Colin Winnette’s Haints Stay generates a fair amount of friction from pushing the genre into uncomfortable territory, though it never quite turns metafictional. On paper, it might read somewhat similarly to deWitt’s The Sisters Brothers–both follow the (mis)adventures of a pair of brothers who work as killers for hire and engage in various acts of antiheroic behavior. In tone, though, they vary wildly: deWitt’s novel allows for moments of bleak humor and self-awareness; Winnette’s is equally compelling, but finds itself in unexpected places. Much of that comes from Brooke and Sugar–both their current dynamic and (shown via flashbacks) their relationship to their father, which goes beyond the stereotypical “abuse from a violent man” concept and pushes forward into something even more unsettling. It’s a matter that Winnette slowly reveals over the course of the book; without revealing too much, there are scenes that suggest a Western as reimagined through the transgressive lens of Dennis Cooper.

What Winnette does here is less about undermining the traditions of the Westerns and more about pushing them in unexpected directions: plugging in characters who don’t necessarily mesh with a reader’s expectation of what a hired killer in a Western would be like. (In this context, it also fits neatly beside Winnette’s previous book, the short novel Coyote, in which characters dealing with a familiar fictional situation take the plot in a radically different direction.) That doesn’t mean Winnette is above commenting on genre, though. A reference to “house wines” seems intentionally anachronistic: though the novel appears to be set in the past, it’s never entirely clear when; there are shades of the Alex Cox-directed film Walker here, where elements of the present seem to have embedded themselves in history. Walker, it should be noted, has a screenplay written by one Rudolph Wurlitzer.

haints stay

Sometimes Winnette’s exploration of genre takes on a more philosophical tone. “What purpose do killers serve in a town that’s already dying?” Sugar asks early in the novel, and that questioning mood suffuses much of what follows. Dreamlike in its tone from the outset, Haints Stay becomes even more so as it reaches its conclusion: hidden identities are revealed; a sense of surrender pervades the novel as notions of identity slip away and blur. And the book’s final sentence shifts things from the Western realm to an even deeper strain of American literature, magnifying the subversion even more as it nods in the direction of an iconic final sentence.

That maneuver on Winnette’s part is an interesting one, making Haints Stay’s claim to revisionism extend beyond the bounds of one genre and suggesting that it permeates a wider literary field. It’s a kind of blendedness, a shifting from genre to genre, or an act of reclamation applied to certain works and styles. Either way, it serves as an intriguing spark, a push beyond certain expectations that readers might have. And, perhaps, it’s an acknowledgement of the cyclical nature of revisionist Westerns: they come in waves, even as more traditional works set in desert landscapes and charting out historical frontiers still endure.

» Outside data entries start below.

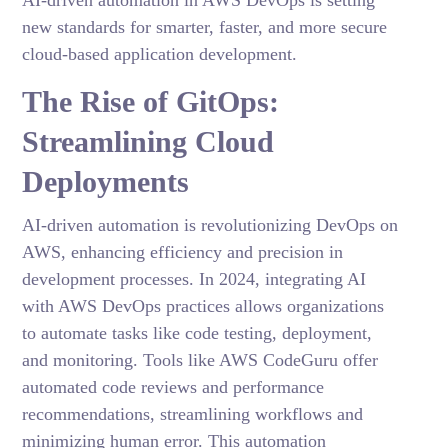
AI-driven automation in AWS DevOps is setting
new standards for smarter, faster, and more secure
cloud-based application development.
The Rise of GitOps:
Streamlining Cloud
Deployments
AI-driven automation is revolutionizing DevOps on
AWS, enhancing efficiency and precision in
development processes. In 2024, integrating AI
with AWS DevOps practices allows organizations
to automate tasks like code testing, deployment,
and monitoring. Tools like AWS CodeGuru offer
automated code reviews and performance
recommendations, streamlining workflows and
minimizing human error. This automation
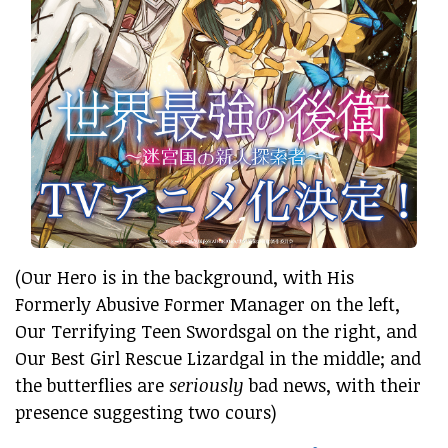
(Our Hero is in the background, with His
Formerly Abusive Former Manager on the left,
Our Terrifying Teen Swordsgal on the right, and
Our Best Girl Rescue Lizardgal in the middle; and
the butterflies are
seriously
bad news, with their
presence suggesting two cours)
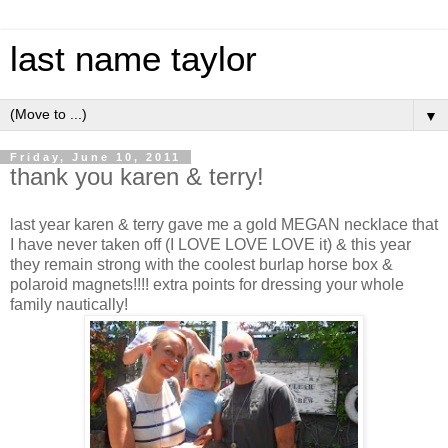
last name taylor
▼
Friday, June 10, 2011
thank you karen & terry!
last year karen & terry gave me a gold MEGAN necklace that
I have never taken off (I LOVE LOVE LOVE it) & this year
they remain strong with the coolest burlap horse box &
polaroid magnets!!!! extra points for dressing your whole
family nautically!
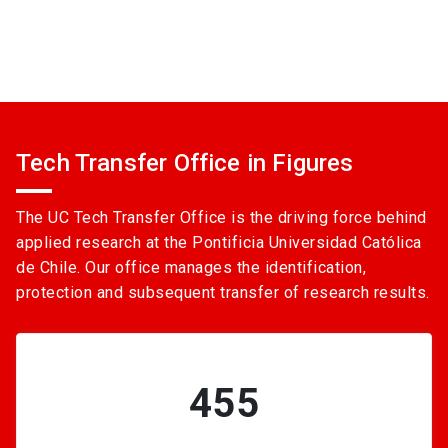
Tech Transfer Office in Figures
The UC Tech Transfer Office is the driving force behind
applied research at the Pontificia Universidad Católica
de Chile. Our office manages the identification,
protection and subsequent transfer of research results.
455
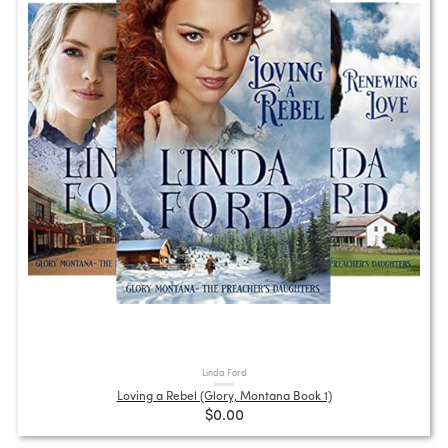
Linda Ford
Loving a Rebel (Glory, Montana Book 1)
$0.00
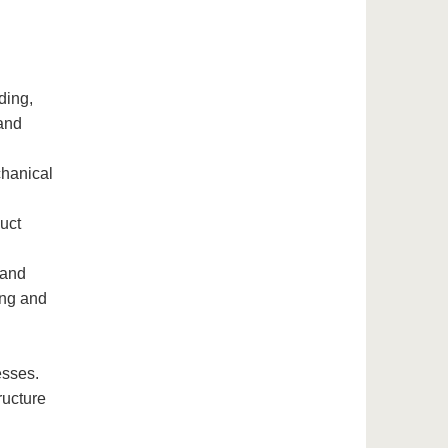
ding,
 and
chanical
uct
 and
ing and
esses.
ructure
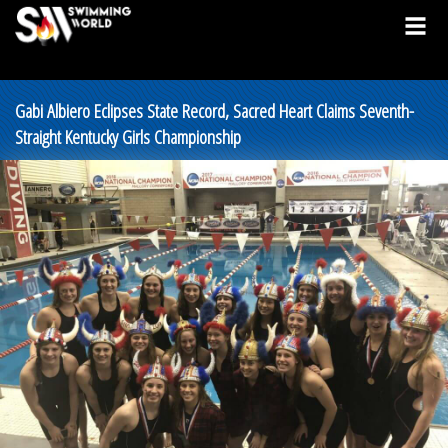
Gabi Albiero Eclipses State Record, Sacred Heart Claims Seventh-
Straight Kentucky Girls Championship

One could also look at a certain cinematic strain from the early ’90s as bearing some influence here. In a handful of years, the films Unforgiven and Dances With Wolves were critical and commercial successes, each picking apart certain Western archetypes; less widely-seen, but no less determined to dismantle viewer expectations, were Clint Eastwood’s A Perfect World and Mario Van Peebles’s Posse. It was a brief moment out of which think pieces could be born–but it echoed a similar cultural moment in the ’70s, when films like Robert Altman’s McCabe and Mrs. Miller, with its haunting use of Leonard Cohen songs, dug their way into the psyche of many a moviegoer. Perhaps each generation needs to dismantle the Western edifice, even if no one’s bothered to fix it up since the last time it was broken down.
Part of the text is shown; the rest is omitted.